Doctoral Dissertation

Degree Name

Ph. D.

Department (Legacy)

Department of Educational and Counseling Psychology

Committee Chair

Stringfield, Sam

Author's Keywords

Stereotype threat; Workplace; Lesbian; Gay; Bisexual; Transgender; Employees; Negative stereotyping; Job performance


Gay rights; Gays--Employment; Bullying in the workplace


Employee retention continues to be a major drain on the resources of organizations, especially in terms of personnel, productivity, and financial resources. One of the primary motivators of employee turnovers established by research is the issue of unfairness in the workplace. This study investigated the dimensions of unfairness related to being a lesbian, gay, bisexual, or transgender employee.

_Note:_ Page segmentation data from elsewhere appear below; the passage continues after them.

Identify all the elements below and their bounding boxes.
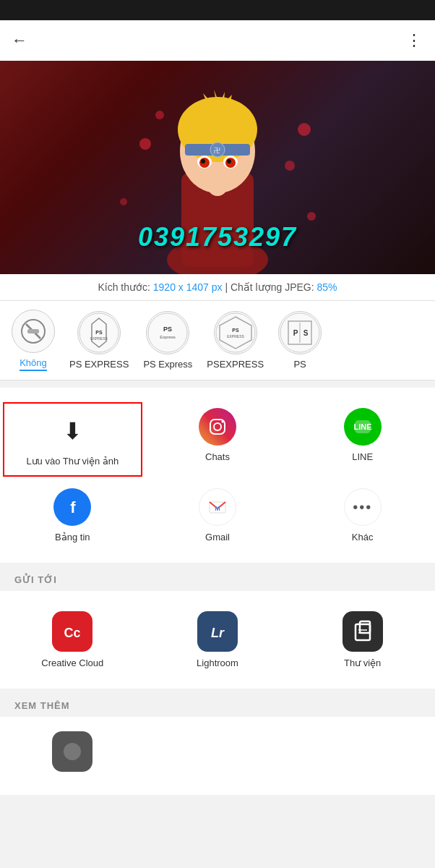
status-bar	[0, 0, 435, 20]
psexpress-svg: PS EXPRESS	[215, 312, 256, 353]
download-arrow-icon: ⬇	[63, 417, 82, 445]
watermark-ps2-label: PS Express	[143, 359, 192, 370]
fb-svg: f	[62, 497, 82, 517]
creative-cloud-icon: Cc	[52, 611, 92, 652]
gui-toi-grid: Cc Creative Cloud Lr Lightroom	[0, 591, 435, 689]
facebook-label: Bảng tin	[55, 532, 90, 542]
no-watermark-icon	[12, 310, 55, 353]
library-button[interactable]: Thư viện	[290, 603, 435, 677]
svg-point-29	[307, 212, 316, 221]
svg-point-50	[221, 421, 223, 423]
lr-svg: Lr	[204, 618, 231, 644]
svg-rect-23	[210, 171, 225, 177]
svg-text:Express: Express	[160, 335, 176, 339]
gmail-button[interactable]: M Gmail	[145, 480, 290, 551]
watermark-none[interactable]: Không	[12, 310, 55, 371]
watermark-ps2[interactable]: PS Express PS Express	[143, 311, 192, 370]
image-info: Kích thước: 1920 x 1407 px | Chất lượng …	[0, 274, 435, 301]
svg-point-24	[139, 138, 151, 150]
facebook-button[interactable]: f Bảng tin	[0, 480, 145, 551]
svg-text:Lr: Lr	[211, 626, 225, 640]
xem-them-header: XEM THÊM	[0, 689, 435, 717]
svg-text:P: P	[293, 329, 298, 337]
share-grid: ⬇ Lưu vào Thư viện ảnh Chats LINE	[0, 388, 435, 563]
image-quality: 85%	[317, 281, 337, 293]
phone-number: 0391753297	[138, 222, 297, 252]
gmail-svg: M	[207, 497, 228, 517]
creative-cloud-label: Creative Cloud	[41, 658, 103, 668]
lib-svg	[350, 618, 376, 644]
watermark-ps1[interactable]: PS EXPRESS PS EXPRESS	[69, 311, 129, 370]
line-button[interactable]: LINE LINE	[290, 399, 435, 480]
line-label: LINE	[352, 451, 373, 462]
back-button[interactable]: ←	[12, 31, 27, 50]
svg-point-26	[298, 123, 311, 136]
kích-thước-label: Kích thước:	[98, 281, 150, 293]
ps1-svg: PS EXPRESS	[79, 312, 119, 353]
xem-them-grid	[0, 717, 435, 795]
ps2-icon: PS Express	[146, 311, 189, 354]
svg-text:PS: PS	[232, 328, 239, 333]
gmail-label: Gmail	[205, 532, 230, 542]
svg-point-27	[285, 161, 295, 171]
svg-rect-32	[27, 329, 39, 333]
svg-point-49	[214, 423, 221, 430]
three-dots-icon: •••	[353, 499, 372, 516]
save-label: Lưu vào Thư viện ảnh	[26, 456, 119, 467]
chats-button[interactable]: Chats	[145, 399, 290, 480]
watermark-psexpress-label: PSEXPRESS	[207, 359, 264, 370]
image-preview: 卍 0391753297	[0, 61, 435, 274]
svg-point-40	[216, 313, 255, 352]
more-icon: •••	[344, 488, 382, 526]
cc-svg: Cc	[59, 618, 85, 644]
watermark-none-label: Không	[20, 357, 47, 371]
gui-toi-section: Cc Creative Cloud Lr Lightroom	[0, 591, 435, 689]
ps1-icon: PS EXPRESS	[77, 311, 121, 354]
svg-text:卍: 卍	[214, 147, 220, 154]
share-section: ⬇ Lưu vào Thư viện ảnh Chats LINE	[0, 388, 435, 563]
image-dimensions: 1920 x 1407 px	[153, 281, 223, 293]
svg-text:PS: PS	[96, 330, 103, 335]
download-icon: ⬇	[53, 412, 91, 450]
library-icon	[343, 611, 383, 652]
gmail-icon: M	[199, 488, 236, 526]
svg-rect-59	[360, 621, 370, 633]
top-navigation: ← ⋮	[0, 20, 435, 61]
more-app-icon-1	[52, 731, 92, 772]
lightroom-icon: Lr	[197, 611, 238, 652]
svg-text:M: M	[215, 505, 220, 512]
ps3-icon: P S	[278, 311, 322, 354]
svg-point-37	[148, 313, 187, 352]
save-to-library[interactable]: ⬇ Lưu vào Thư viện ảnh	[3, 402, 142, 477]
no-wm-svg	[20, 318, 46, 344]
watermark-psexpress[interactable]: PS EXPRESS PSEXPRESS	[207, 311, 264, 370]
more-button[interactable]: ••• Khác	[290, 480, 435, 551]
lightroom-label: Lightroom	[197, 658, 238, 668]
svg-point-62	[64, 743, 81, 760]
more-options-button[interactable]: ⋮	[406, 31, 423, 50]
svg-text:S: S	[303, 329, 309, 337]
watermark-ps3[interactable]: P S PS	[278, 311, 322, 370]
separator: | Chất lượng JPEG:	[225, 281, 314, 293]
lightroom-button[interactable]: Lr Lightroom	[145, 603, 290, 677]
watermark-ps3-label: PS	[293, 359, 306, 370]
gui-toi-header: GỬI TỚI	[0, 563, 435, 591]
svg-text:EXPRESS: EXPRESS	[90, 336, 108, 341]
more-app-svg-1	[59, 739, 85, 765]
ps2-svg: PS Express	[147, 312, 188, 353]
watermark-ps1-label: PS EXPRESS	[69, 359, 129, 370]
library-label: Thư viện	[344, 658, 381, 668]
svg-point-25	[155, 111, 164, 119]
svg-point-28	[120, 198, 127, 205]
creative-cloud-button[interactable]: Cc Creative Cloud	[0, 603, 145, 677]
instagram-icon	[199, 408, 236, 446]
ps3-svg: P S	[280, 312, 320, 353]
svg-text:Cc: Cc	[64, 626, 81, 640]
ig-svg	[207, 417, 228, 437]
svg-text:LINE: LINE	[353, 422, 371, 431]
more-app-1[interactable]	[0, 723, 145, 780]
svg-text:PS: PS	[163, 326, 172, 333]
svg-point-19	[201, 159, 205, 163]
more-label: Khác	[352, 532, 374, 542]
facebook-icon: f	[53, 488, 91, 526]
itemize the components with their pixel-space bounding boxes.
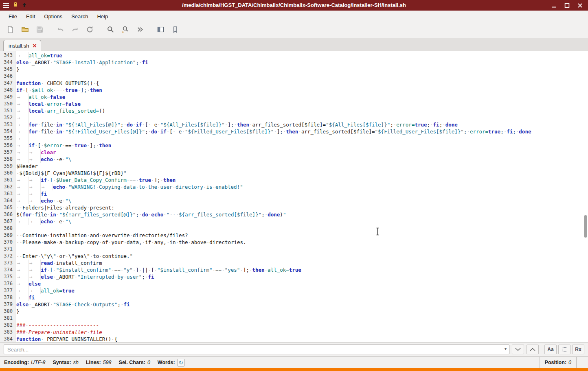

Specifically, the issue of stereotype threat and its effect on job performance was explored. Using an on-line survey, members of LGBT labor union caucuses and LGBT employee resource groups were asked to complete a questionnaire that assessed demographic differences and responses to issues of self-monitoring, concern for appropriateness, and self-efficacy as they related to the employee's experience of stereotype and job performance. Hierarchical regression analyses and structural equation modeling were used to ascertain the effect and systemic relationships between the variables. This study documented the presence of stereotype threat in the workplace. It was also found that self-efficacy completely mediates the effect of stereotype threat on job performance. Furthermore, more subtle indirect effects of stereotype threat were found. Additionally, mechanisms that affect how the employee adapts to his/her situation were explored. It was concluded that stereotyping of lesbian, gay, bisexual, and transgender employees can directly and indirectly affect the levels of job performance in the workplace. In short, when an employee feels unfairly treated the likelihood of employee turnovers increases.